A germinação torna o grão mais friável e o tamanho de partícula da farinha diminui. Conforme Kulkarni et al. (1991) o tamanho de partícula é um aspecto importante de qualquer mistura granular que requer reconstituição com água. Nos tamanhos de partículas menores, a área mais superficial está disponível para a absorção de água. Um pó mais fino tende a formar mais grumos e tomar mais tempo e energia para fazer uma boa dispersão. As partículas muito grandes tornam a dispersão mais grosseira. Uma ótima distribuição do tamanho de partícula é essencial para que se obtenha a melhor aceitabilidade. Assim, os alimentos infantis comerciais produzidos com tamanhos de partícula maiores que 250μ produziram menos grumos do que tamanhos menores quando misturados em água.

Além disso, segundo Larsson & Sandberg (1995) o “flavour” desenvolvido pelos procedimentos de maceração de cereais é também importante na produção de alimentos mais atraentes: um gosto mais aceitável pode ser desenvolvido.

Farinha integral de trigo germinado

A farinha integral é o produto resultante da moagem do cereal limpo, com extração máxima de 95% e teor máximo de cinzas de 1,75% (BRASIL, 1978).

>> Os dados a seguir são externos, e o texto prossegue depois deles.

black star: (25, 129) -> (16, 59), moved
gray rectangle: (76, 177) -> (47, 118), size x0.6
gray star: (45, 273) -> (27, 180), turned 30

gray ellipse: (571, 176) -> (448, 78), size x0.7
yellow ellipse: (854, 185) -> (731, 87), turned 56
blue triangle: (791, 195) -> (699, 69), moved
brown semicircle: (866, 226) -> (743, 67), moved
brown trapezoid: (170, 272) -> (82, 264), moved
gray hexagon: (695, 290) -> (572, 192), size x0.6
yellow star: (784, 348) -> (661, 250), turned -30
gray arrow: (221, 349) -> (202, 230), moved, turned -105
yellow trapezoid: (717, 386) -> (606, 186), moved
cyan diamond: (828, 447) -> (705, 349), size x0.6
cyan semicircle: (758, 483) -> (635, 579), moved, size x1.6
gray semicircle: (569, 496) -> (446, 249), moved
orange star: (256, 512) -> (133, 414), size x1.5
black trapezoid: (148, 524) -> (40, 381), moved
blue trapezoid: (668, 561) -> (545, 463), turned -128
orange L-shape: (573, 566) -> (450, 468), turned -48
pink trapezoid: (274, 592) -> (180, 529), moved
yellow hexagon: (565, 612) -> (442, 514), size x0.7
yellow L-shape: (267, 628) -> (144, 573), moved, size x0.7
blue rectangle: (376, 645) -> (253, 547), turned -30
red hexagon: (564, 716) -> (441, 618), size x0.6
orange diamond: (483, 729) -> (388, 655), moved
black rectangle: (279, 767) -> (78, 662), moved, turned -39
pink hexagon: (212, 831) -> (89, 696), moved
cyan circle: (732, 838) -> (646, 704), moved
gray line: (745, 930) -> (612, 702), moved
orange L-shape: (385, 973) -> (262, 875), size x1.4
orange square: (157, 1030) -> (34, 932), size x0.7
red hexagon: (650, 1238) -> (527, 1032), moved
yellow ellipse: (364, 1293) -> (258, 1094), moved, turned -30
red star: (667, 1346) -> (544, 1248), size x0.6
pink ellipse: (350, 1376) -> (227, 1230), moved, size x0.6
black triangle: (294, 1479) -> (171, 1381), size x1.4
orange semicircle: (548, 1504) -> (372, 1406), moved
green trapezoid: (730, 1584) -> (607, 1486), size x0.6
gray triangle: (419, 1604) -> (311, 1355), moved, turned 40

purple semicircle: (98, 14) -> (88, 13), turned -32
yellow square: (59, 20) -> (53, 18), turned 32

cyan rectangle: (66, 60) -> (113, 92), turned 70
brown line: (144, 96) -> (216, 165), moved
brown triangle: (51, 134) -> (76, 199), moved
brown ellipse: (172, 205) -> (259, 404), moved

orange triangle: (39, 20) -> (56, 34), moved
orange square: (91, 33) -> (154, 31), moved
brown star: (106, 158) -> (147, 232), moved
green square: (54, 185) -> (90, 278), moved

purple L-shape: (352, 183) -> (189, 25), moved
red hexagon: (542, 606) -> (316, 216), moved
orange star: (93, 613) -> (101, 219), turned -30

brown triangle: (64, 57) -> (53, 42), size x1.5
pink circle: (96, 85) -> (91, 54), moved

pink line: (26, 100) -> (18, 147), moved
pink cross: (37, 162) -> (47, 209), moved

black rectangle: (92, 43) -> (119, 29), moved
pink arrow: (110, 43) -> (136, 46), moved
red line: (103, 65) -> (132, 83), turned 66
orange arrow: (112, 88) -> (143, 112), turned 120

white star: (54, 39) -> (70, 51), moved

Finney & Rubenthaler (1979) empregaram farinha integral de trigo maltado como suplemento na produção de pães. O aumento do tempo de germinação diminuiu o tempo de fermentação e o tempo de descanso. O volume do pão e outras propriedades de panificação diminuiram com o aumento dos níveis de farinha integral de trigo germinado.

Leelavathi & Haridas-Rao (1988) utilizaram farinha integral de trigo germinado para produzir “chapati” (produto panificado semelhante a uma “panqueca chata”, consumido na Índia e Paquistão). Observaram pela granulometria, que o trigo tornou-se mais friável com a germinação (maior quantidade de partículas finas). As características químicas da farinha mostraram que o conteúdo de glúten foi reduzido durante a germinação de 9,4 para 8,8 %, provavelmente, devido à degradação durante a germinação; os açúcares redutores e a atividade diastática aumentaram no trigo germinado. A farinha obtida de trigo germinado necessitou menos água (59,4%) do que a farinha integral controle (68,6%) para preparar a massa de “chapati”; conseqüentemente, o rendimento de “chapati” foi menor. A menor absorção de água foi, possivelmente, devido à degradação do glúten bem como da perda de carboidratos. Chapati feito com trigo germinado armazenado por 4 dias apresentou melhor textura e aceitabilidade global, provavelmente devido ao maior teor de açúcares e dextrinas que conferem maior capacidade de reter água.

Os pesquisadores da Embrapa-CNPSA de Concórdia-SC, usaram o trigo germinado no campo (cultivar EMBRAPA 16) para rações de suínos e aves, não encontrando interferência do grau de germinação no desempenho dos animais (Pieniz et al., 1996 e Lima et al., 1998). A composição química em base úmida do trigo com 14% de grãos germinados foi: 86,99% de matéria seca (88,45% do trigo controle), 12,82% de proteína bruta (11,03% controle), 1,35% de extrato etéreo (1,57% controle) e 3,20% de fibra bruta (2,91% controle).